- [Records for the task]:
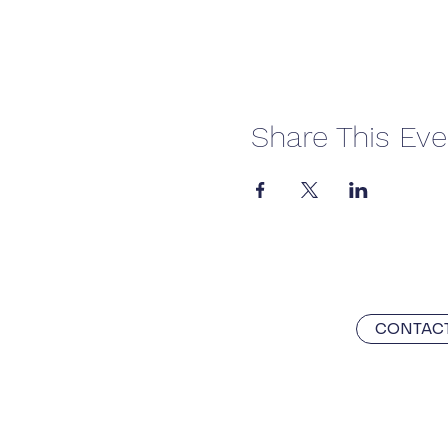
Share This Eve
CONTACT
With the utmost respect, we ackn
custodians of the land on which P
celebrate the stories, culture, tr
and emerging.
Always was and alw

- [Required work]: From the line that holds "custodians of the land on which P" down to the last line of the material, copy every line exactly and add nothing.

- [Worked solution]:
custodians of the land on which P
celebrate the stories, culture, tr
and emerging.
Always was and alw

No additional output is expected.